Start of Material provided

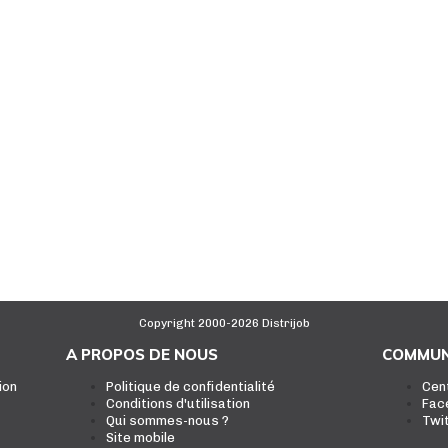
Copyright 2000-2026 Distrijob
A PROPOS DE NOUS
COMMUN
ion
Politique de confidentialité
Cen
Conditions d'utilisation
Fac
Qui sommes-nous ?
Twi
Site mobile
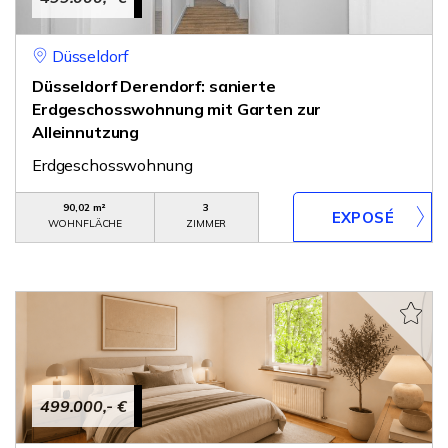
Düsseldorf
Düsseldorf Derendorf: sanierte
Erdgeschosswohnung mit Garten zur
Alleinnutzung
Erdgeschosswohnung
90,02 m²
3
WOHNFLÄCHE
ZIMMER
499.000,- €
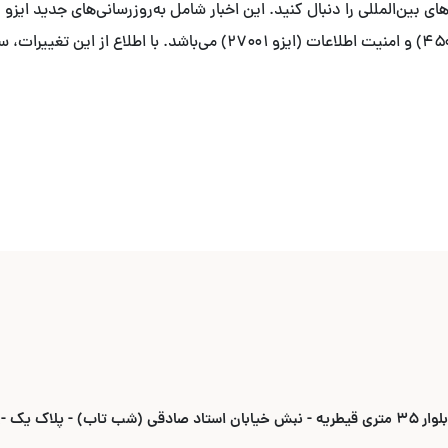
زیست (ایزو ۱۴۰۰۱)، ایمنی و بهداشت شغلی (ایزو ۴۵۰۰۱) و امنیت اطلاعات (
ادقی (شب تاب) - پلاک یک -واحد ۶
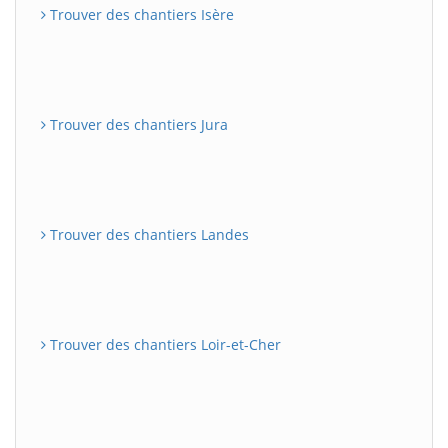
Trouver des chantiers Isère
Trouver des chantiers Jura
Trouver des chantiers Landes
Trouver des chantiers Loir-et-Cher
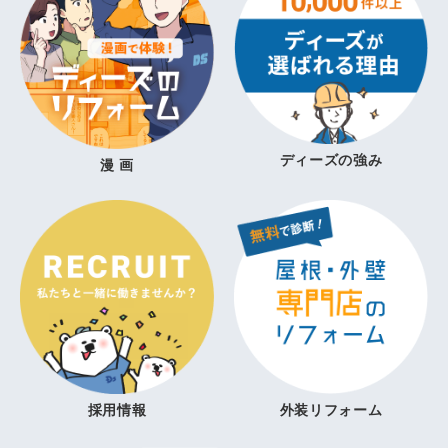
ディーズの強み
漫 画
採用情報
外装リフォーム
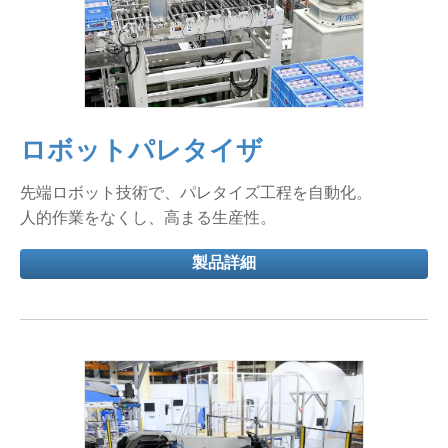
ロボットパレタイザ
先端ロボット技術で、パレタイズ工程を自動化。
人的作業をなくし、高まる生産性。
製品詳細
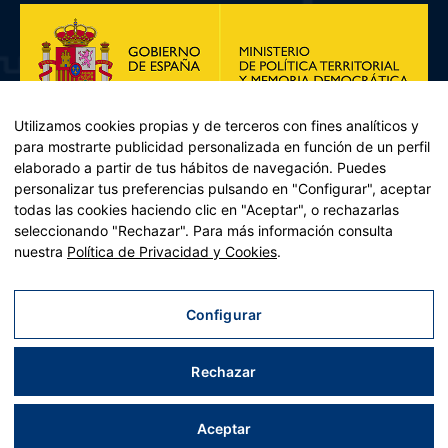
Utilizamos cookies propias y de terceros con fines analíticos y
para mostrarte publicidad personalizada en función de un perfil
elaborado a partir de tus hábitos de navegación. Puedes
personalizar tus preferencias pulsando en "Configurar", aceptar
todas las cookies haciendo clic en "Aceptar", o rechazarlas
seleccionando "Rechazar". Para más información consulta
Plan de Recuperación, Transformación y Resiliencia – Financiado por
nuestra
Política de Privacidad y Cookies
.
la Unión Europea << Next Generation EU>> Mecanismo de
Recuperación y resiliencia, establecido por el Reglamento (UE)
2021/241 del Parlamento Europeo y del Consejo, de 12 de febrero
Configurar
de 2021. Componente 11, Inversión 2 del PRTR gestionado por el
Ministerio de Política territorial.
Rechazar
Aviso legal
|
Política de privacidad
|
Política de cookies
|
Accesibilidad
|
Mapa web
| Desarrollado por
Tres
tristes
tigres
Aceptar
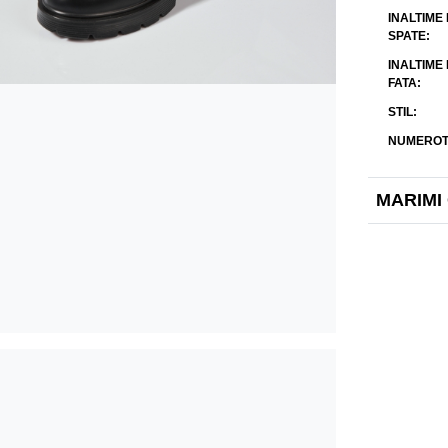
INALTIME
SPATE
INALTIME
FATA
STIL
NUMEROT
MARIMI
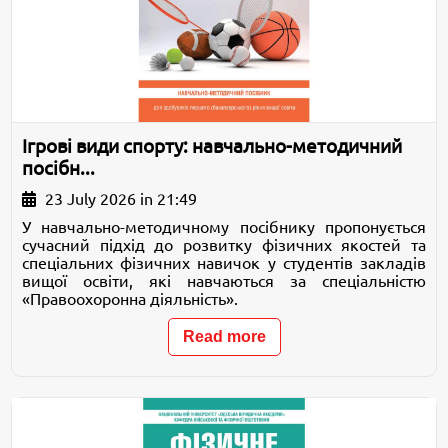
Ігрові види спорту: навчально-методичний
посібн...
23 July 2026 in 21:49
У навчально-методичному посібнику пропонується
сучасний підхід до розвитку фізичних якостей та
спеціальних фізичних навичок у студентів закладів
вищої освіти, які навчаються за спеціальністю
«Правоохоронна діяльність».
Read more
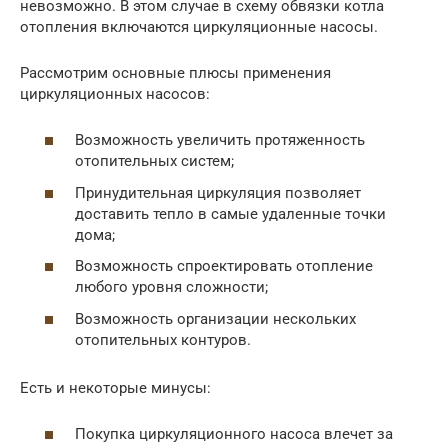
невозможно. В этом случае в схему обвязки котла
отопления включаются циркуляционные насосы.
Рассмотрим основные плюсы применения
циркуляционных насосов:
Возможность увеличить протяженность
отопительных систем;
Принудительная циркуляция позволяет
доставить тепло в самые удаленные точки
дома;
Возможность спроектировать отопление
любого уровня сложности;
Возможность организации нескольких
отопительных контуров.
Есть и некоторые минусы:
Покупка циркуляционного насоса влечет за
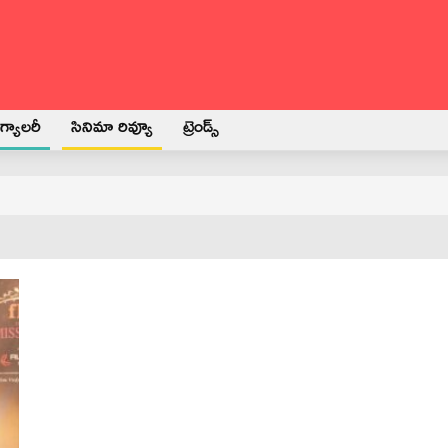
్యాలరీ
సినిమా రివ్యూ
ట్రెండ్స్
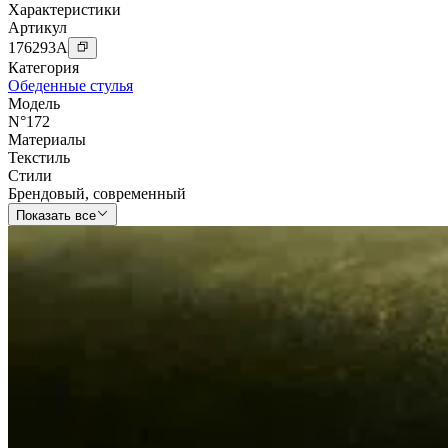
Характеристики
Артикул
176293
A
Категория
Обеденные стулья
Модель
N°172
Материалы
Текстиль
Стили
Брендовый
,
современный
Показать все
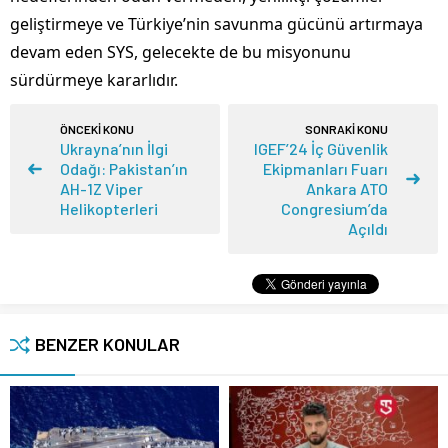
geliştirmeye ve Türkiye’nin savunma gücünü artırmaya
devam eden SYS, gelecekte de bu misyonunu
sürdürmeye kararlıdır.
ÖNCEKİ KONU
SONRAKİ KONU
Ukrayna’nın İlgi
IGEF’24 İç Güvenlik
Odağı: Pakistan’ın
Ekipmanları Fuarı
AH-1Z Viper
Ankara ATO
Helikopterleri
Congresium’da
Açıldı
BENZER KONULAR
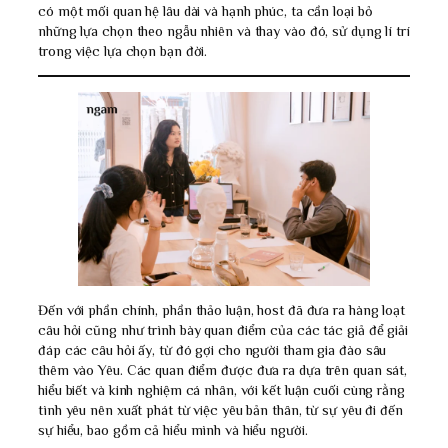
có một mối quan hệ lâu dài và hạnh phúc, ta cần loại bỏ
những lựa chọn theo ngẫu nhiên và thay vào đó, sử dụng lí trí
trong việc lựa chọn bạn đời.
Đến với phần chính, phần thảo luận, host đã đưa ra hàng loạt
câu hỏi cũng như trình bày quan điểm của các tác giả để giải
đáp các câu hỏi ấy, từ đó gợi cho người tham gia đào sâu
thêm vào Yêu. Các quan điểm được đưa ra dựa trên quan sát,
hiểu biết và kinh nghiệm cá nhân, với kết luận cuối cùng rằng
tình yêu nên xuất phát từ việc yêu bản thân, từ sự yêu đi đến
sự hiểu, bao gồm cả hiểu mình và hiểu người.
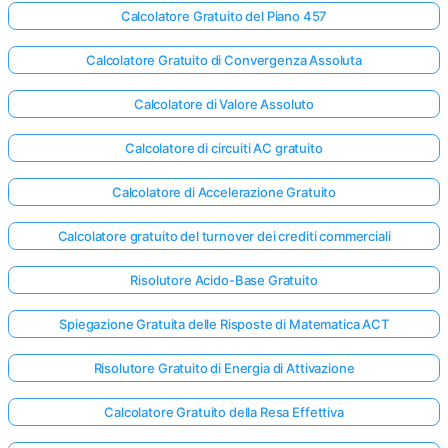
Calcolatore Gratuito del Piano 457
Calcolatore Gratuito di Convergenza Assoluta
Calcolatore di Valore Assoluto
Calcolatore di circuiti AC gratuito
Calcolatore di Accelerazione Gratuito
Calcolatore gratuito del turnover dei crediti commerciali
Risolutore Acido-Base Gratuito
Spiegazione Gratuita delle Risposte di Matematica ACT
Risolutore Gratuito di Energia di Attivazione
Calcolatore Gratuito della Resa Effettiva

End of Material provided

What this task involves. Return the number of lines in the data above that include the word "фізичних", and nothing else.

Expected output. 2